中島義道さんの『うるさい日本の私』をお読みになったことはありますか? 新潮文庫版には、その内容がこのように紹介されています。
「バス・電車、デパートから駅の構内、物干し竿の宣伝まで、けたたましくスピーカーががなりたてる、この日本──。いたるところ騒音だらけ。我慢できない著者は、その“製造元”に抗議に出かけ徹底的に議論する。が、空しい戦いから浮かび上がったのは、他人への押しつけがましい〈優しさ〉を期待する日本人の姿だった。日本社会の問題点を意外な角度からえぐる、「戦う大学教授」の怪著。」
「どう考えてもヘンだ」「おかしい」と思っても私たちはなかなか行動に移さないものですが、中島さんはひるまず諦めず「うるさい」ものと徹底的に戦います。しかし、この本の素晴らしさは、その行動が抗議だけで終っていないところです。なぜ日本人が騒音を「聞き流している」のか、その理由をまた徹底的に考え分析し明らかにしている点が、この本を「怪著」に終らせていません。

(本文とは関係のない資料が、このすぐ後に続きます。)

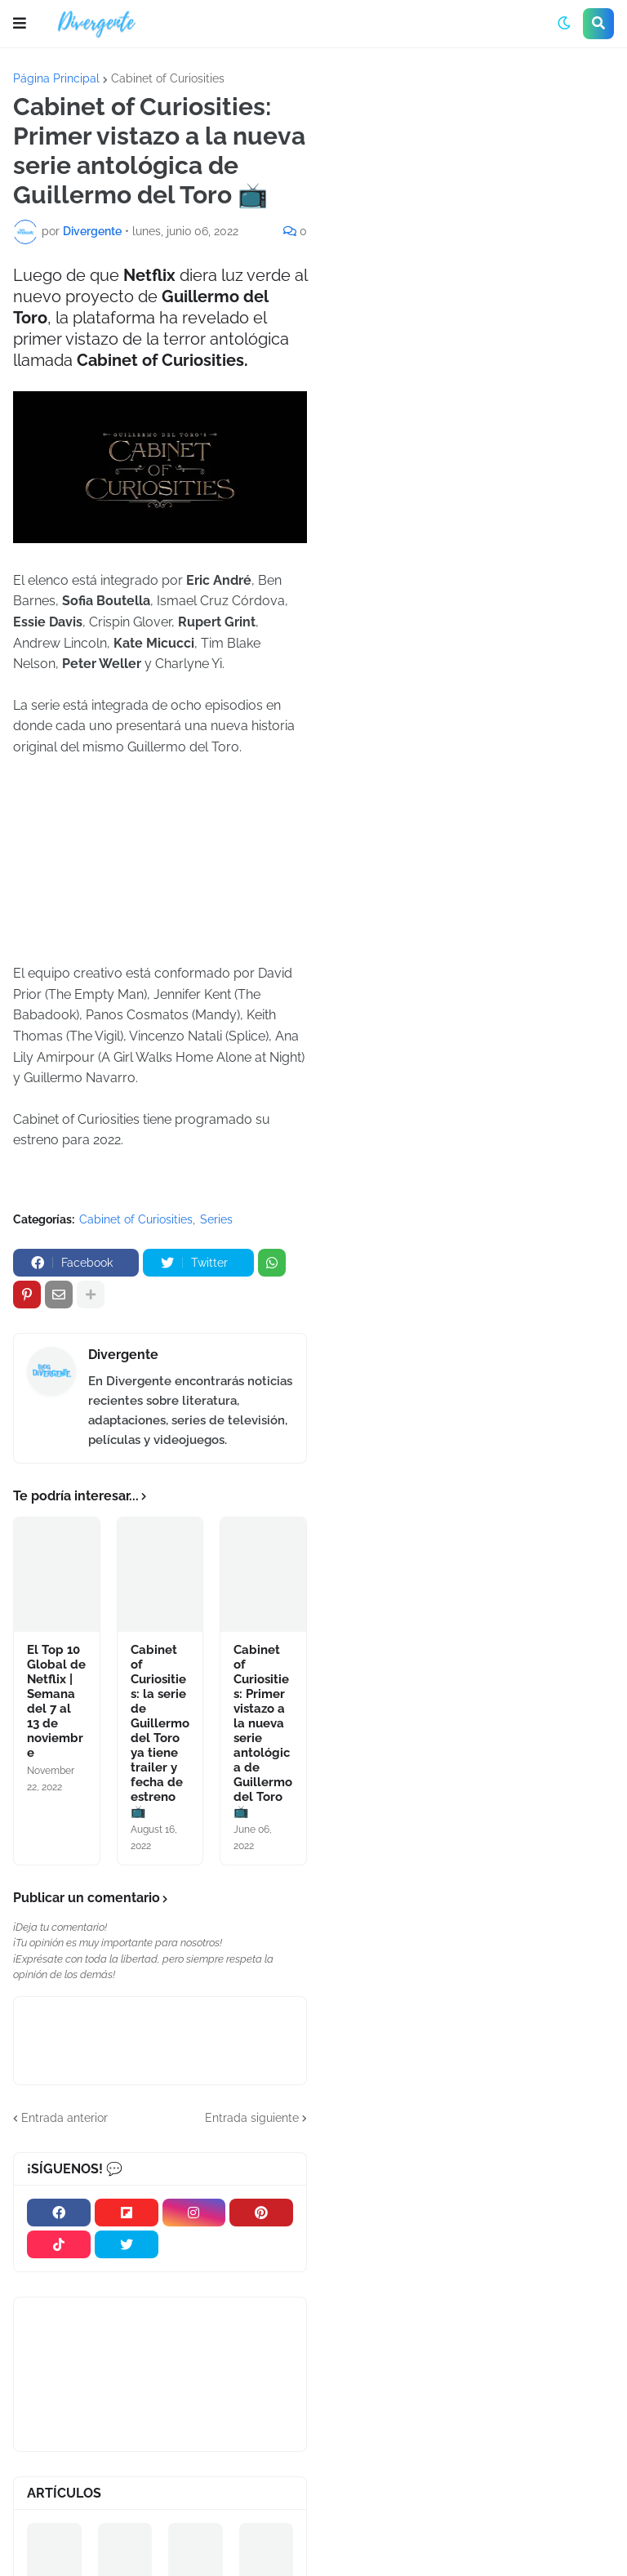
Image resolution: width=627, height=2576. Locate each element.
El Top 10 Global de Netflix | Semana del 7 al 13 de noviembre (56, 1701)
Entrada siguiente (252, 2117)
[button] (19, 24)
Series (216, 1219)
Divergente (123, 1354)
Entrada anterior (64, 2117)
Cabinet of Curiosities (168, 78)
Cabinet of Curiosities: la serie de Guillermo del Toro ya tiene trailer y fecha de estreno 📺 (160, 1730)
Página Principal (56, 78)
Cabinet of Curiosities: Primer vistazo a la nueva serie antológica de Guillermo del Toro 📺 (262, 1730)
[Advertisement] (473, 195)
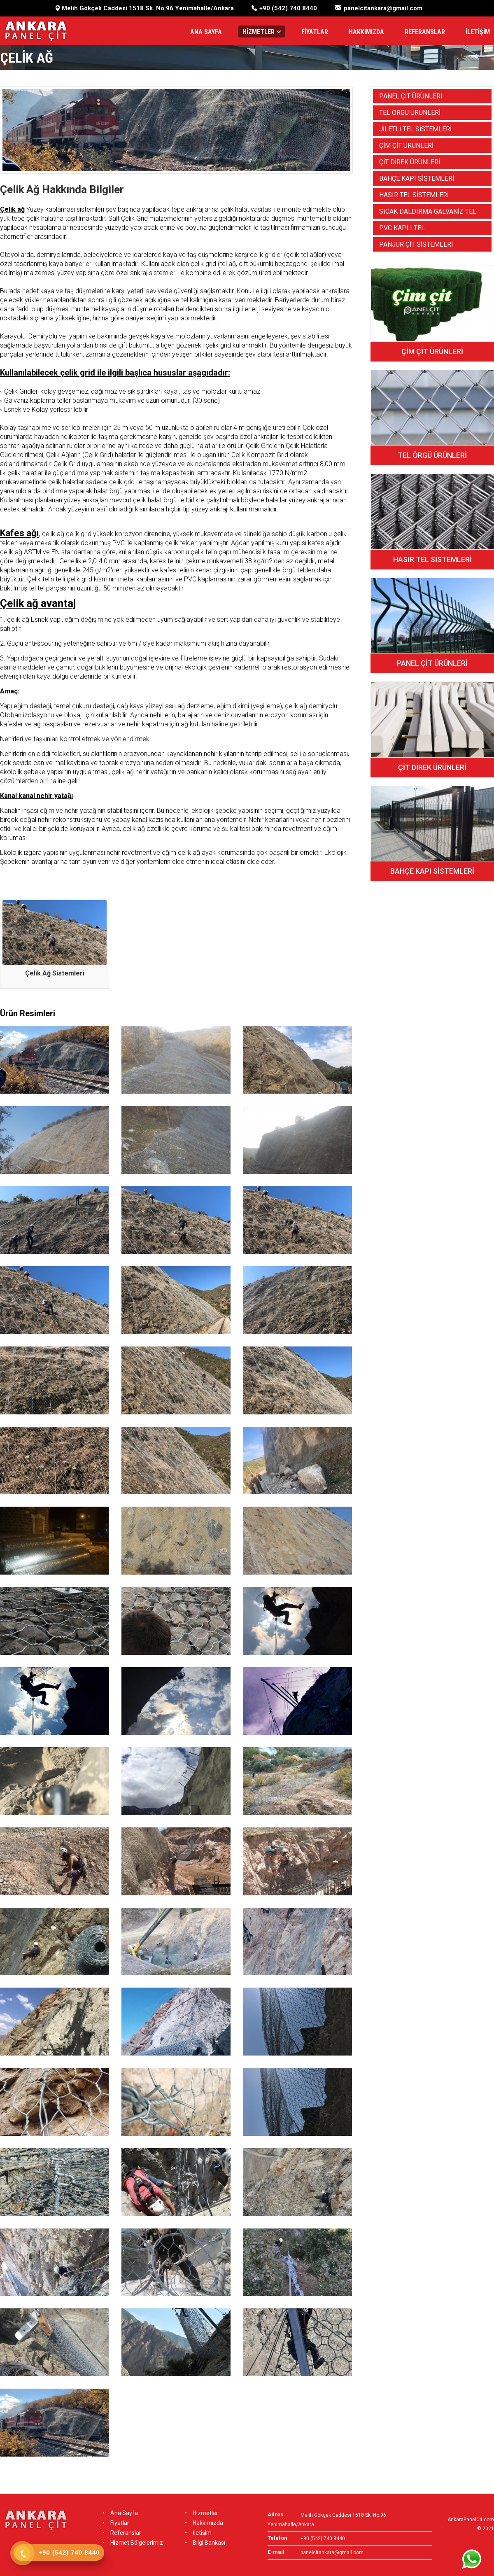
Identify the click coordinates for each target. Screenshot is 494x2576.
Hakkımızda (204, 2523)
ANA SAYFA (206, 32)
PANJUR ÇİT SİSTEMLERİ (416, 244)
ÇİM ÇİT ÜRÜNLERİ (406, 145)
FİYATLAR (314, 32)
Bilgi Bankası (205, 2543)
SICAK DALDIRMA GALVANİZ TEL (427, 211)
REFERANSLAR (425, 32)
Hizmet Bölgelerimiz (133, 2543)
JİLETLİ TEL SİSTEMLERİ (415, 129)
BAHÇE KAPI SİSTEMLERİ (416, 178)
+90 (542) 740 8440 (288, 8)
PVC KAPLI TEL (402, 228)
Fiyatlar (116, 2523)
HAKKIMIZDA (366, 32)
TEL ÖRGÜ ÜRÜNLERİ (409, 113)
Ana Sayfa (120, 2513)
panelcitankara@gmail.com (383, 8)
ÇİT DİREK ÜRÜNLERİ (409, 162)
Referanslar (122, 2533)
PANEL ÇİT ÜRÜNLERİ (410, 96)
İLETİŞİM (478, 32)
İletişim (198, 2533)
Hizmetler (201, 2513)
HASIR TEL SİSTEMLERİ (414, 195)
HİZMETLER (261, 32)
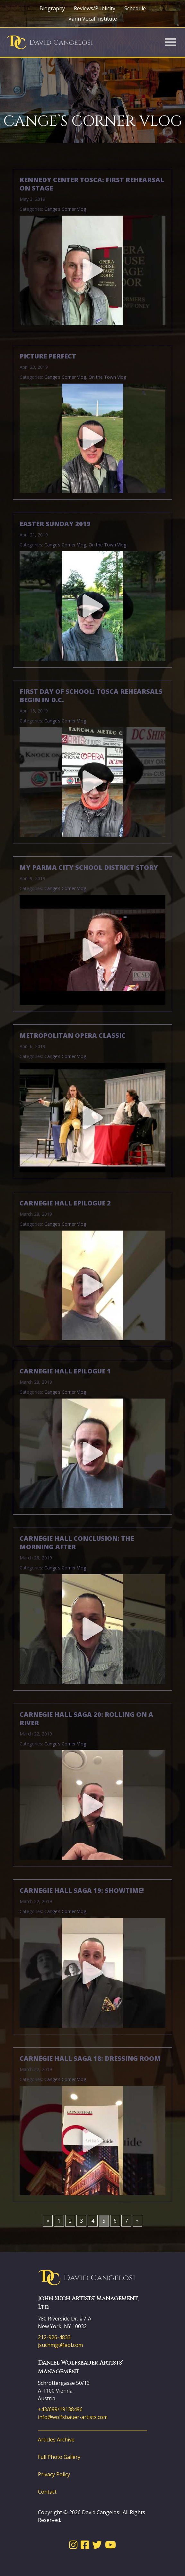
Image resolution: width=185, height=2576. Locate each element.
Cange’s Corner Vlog (65, 209)
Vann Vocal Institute (92, 18)
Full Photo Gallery (59, 2456)
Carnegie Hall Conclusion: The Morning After (77, 1542)
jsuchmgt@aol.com (60, 2344)
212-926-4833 (54, 2337)
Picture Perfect (48, 356)
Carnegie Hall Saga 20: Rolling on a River (86, 1718)
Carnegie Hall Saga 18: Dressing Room (90, 2058)
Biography (52, 8)
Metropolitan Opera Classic (73, 1035)
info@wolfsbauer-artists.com (73, 2417)
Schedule (135, 8)
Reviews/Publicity (94, 8)
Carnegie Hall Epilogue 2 (65, 1203)
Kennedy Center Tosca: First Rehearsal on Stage (92, 184)
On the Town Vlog (107, 377)
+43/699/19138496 (60, 2409)
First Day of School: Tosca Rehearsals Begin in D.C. (91, 695)
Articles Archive (56, 2439)
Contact (47, 2491)
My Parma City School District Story (89, 867)
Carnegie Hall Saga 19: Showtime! (82, 1890)
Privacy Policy (54, 2474)
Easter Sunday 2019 (55, 524)
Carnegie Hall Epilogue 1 (65, 1371)
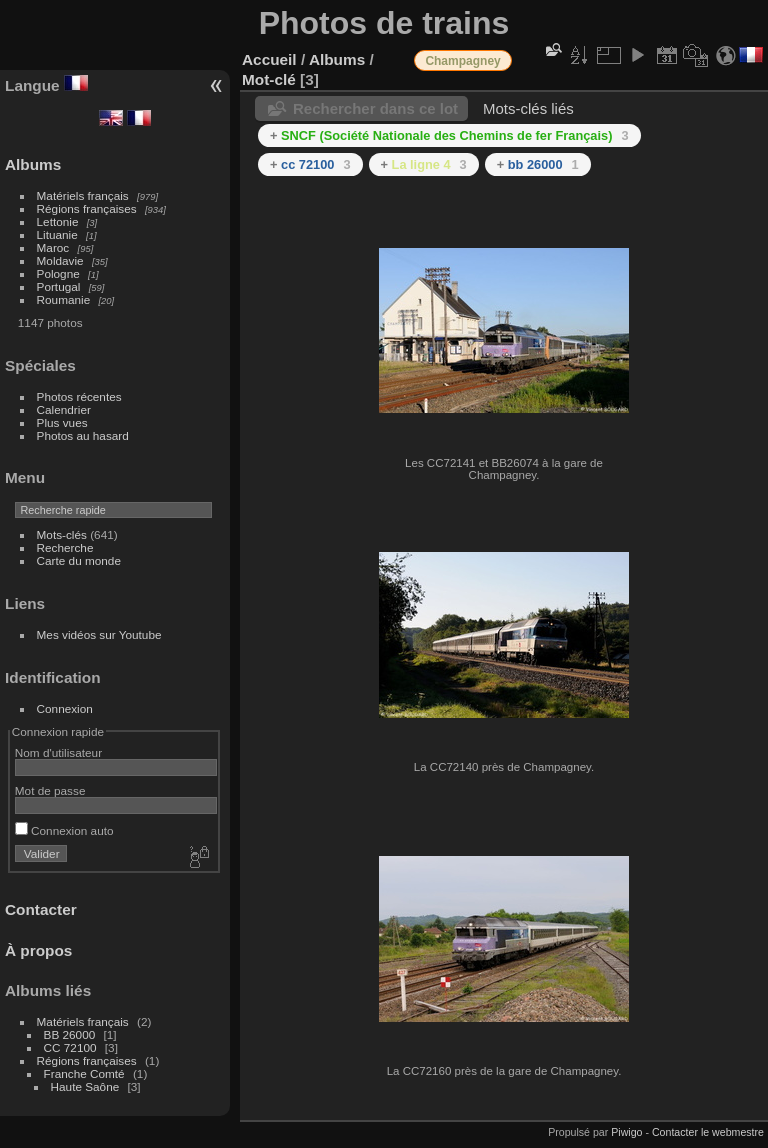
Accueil (269, 59)
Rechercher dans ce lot (375, 108)
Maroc (53, 247)
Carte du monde (79, 560)
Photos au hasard (83, 435)
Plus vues (62, 422)
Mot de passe (50, 790)
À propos (38, 950)
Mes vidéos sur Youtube (99, 634)
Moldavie (60, 260)
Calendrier (64, 409)
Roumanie (64, 299)
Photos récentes (79, 396)
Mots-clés (62, 534)
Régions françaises (87, 208)
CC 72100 (70, 1047)
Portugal (59, 286)
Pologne (58, 273)
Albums (33, 164)
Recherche (65, 547)
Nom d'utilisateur (58, 752)
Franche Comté (84, 1073)
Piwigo (626, 1132)
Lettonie (58, 221)
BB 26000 (70, 1034)
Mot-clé (269, 79)
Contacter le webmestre (708, 1132)
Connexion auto (64, 830)
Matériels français (83, 195)
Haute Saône (85, 1086)
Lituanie (57, 234)
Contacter (41, 909)
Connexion (65, 708)
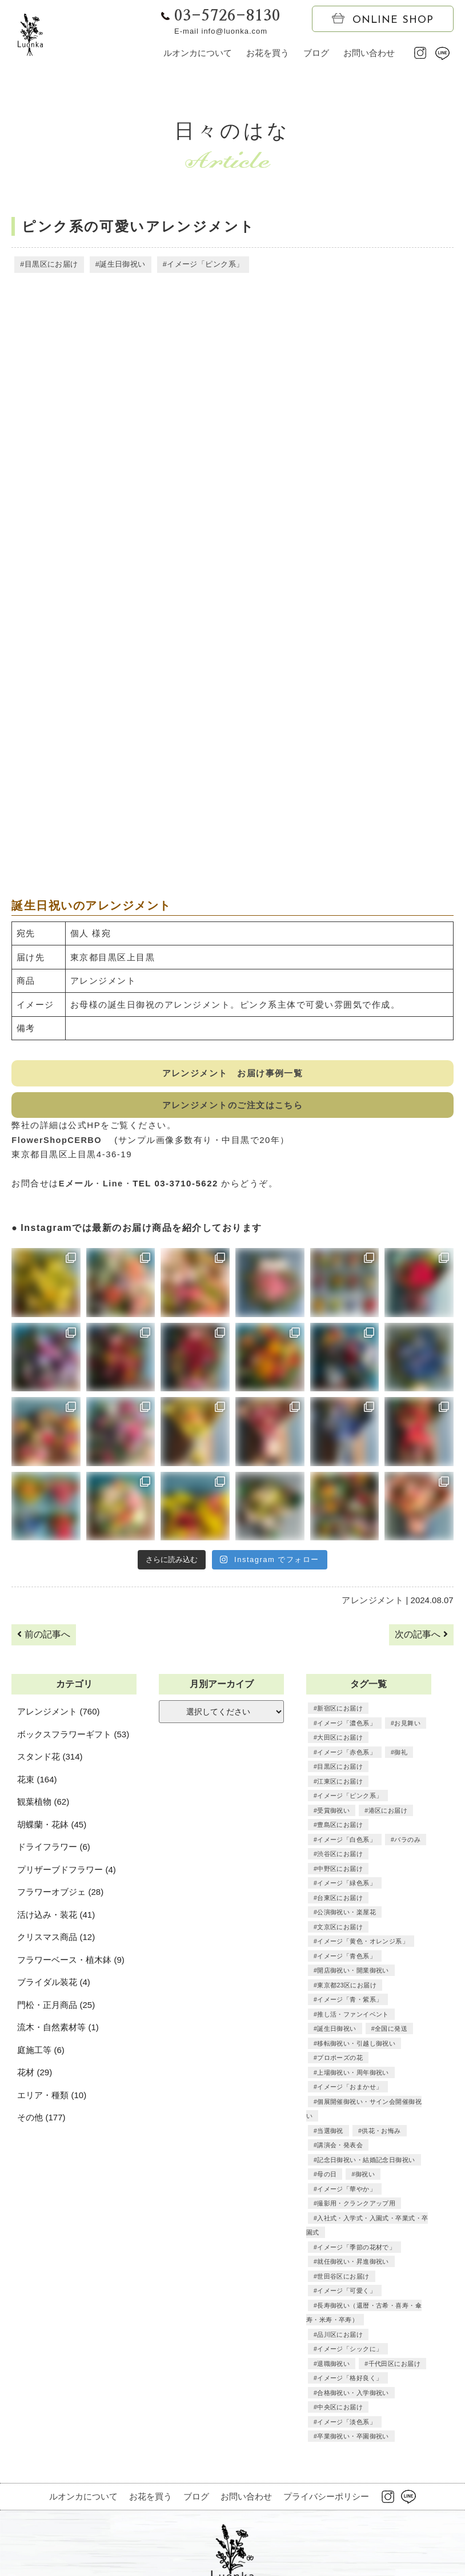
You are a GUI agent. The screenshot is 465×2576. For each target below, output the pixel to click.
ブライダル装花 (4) (53, 1984)
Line (113, 1185)
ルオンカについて (197, 53)
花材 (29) (34, 2074)
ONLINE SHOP (383, 19)
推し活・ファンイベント (351, 1987)
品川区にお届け (339, 2292)
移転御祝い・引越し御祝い (354, 2016)
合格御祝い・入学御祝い (351, 2351)
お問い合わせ (369, 53)
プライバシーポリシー (326, 2455)
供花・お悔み (379, 2089)
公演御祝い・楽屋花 (345, 1885)
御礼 (398, 1754)
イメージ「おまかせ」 (348, 2059)
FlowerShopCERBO (62, 1141)
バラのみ (404, 1827)
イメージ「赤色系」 (345, 1754)
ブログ (316, 53)
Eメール (76, 1185)
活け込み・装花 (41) (56, 1917)
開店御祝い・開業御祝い (351, 1943)
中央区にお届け (339, 2365)
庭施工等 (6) (41, 2052)
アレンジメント (373, 1602)
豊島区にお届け (339, 1812)
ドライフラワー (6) (53, 1849)
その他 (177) (41, 2119)
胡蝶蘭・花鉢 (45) (51, 1827)
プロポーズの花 (339, 2030)
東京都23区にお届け (345, 1958)
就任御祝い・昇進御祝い (351, 2220)
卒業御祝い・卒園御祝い (351, 2395)
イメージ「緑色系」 (345, 1856)
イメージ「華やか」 (345, 2147)
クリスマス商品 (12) (56, 1939)
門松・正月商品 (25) (56, 2007)
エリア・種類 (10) (51, 2097)
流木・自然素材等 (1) (58, 2029)
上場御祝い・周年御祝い (351, 2045)
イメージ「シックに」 (348, 2307)
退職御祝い (332, 2322)
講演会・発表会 (339, 2103)
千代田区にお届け (392, 2322)
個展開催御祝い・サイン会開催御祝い (370, 2074)
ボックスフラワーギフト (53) (73, 1736)
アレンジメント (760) (58, 1713)
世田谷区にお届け (342, 2234)
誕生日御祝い (120, 265)
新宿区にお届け (339, 1710)
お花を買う (267, 53)
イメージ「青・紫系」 (348, 1972)
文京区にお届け (339, 1900)
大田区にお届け (339, 1739)
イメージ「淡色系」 (345, 2380)
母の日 (326, 2133)
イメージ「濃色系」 (345, 1725)
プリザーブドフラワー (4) (66, 1872)
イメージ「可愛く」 (345, 2249)
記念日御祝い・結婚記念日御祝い (364, 2118)
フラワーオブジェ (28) (60, 1894)
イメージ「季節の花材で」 (354, 2205)
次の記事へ (421, 1637)
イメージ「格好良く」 (348, 2336)
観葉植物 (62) (43, 1804)
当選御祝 (329, 2089)
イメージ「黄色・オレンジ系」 (361, 1914)
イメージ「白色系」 (345, 1827)
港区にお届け (385, 1797)
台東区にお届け (339, 1870)
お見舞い (404, 1725)
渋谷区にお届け (339, 1841)
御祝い (363, 2133)
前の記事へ (43, 1637)
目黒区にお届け (51, 265)
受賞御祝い (332, 1797)
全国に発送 (388, 2001)
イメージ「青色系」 (345, 1929)
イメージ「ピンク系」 (200, 265)
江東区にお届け (401, 1768)
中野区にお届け (401, 1841)
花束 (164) (37, 1781)
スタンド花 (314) (49, 1759)
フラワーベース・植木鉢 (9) (71, 1962)
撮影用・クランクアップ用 (354, 2162)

「考える人」では、「醜い日本の私」と題し、現在の日本に溢れている電柱、看板、広告塔、横断幕、といった醜い、美しくないモノを中島さんが徹底的に考えます。私たち日本人が気づかずに受け継いできた古来からの日本人の心性が明らかになる「恐るべき」連載と言えるでしょう。
 冒頭の文章からその迫力が満点です。どうぞご期待ください。

 かつて『うるさい日本の私』(新潮文庫)を刊行したとき、多くの人から「あの『うるさい』は『日本』と『私』のどちらにかかるんですか?」と面白半分(冷笑的)に尋ねられたが、いつも「両方にかかるんです」と答えてきた。「うるさい日本のうるさい私」である。今回のタイトルを見て、さすがに「この『醜い』はどちらにかかるんですか?」と問う勇気ある人もあまりいないだろうから、前もって答えておく。「両方にかかるんです。醜い日本の醜い私です」。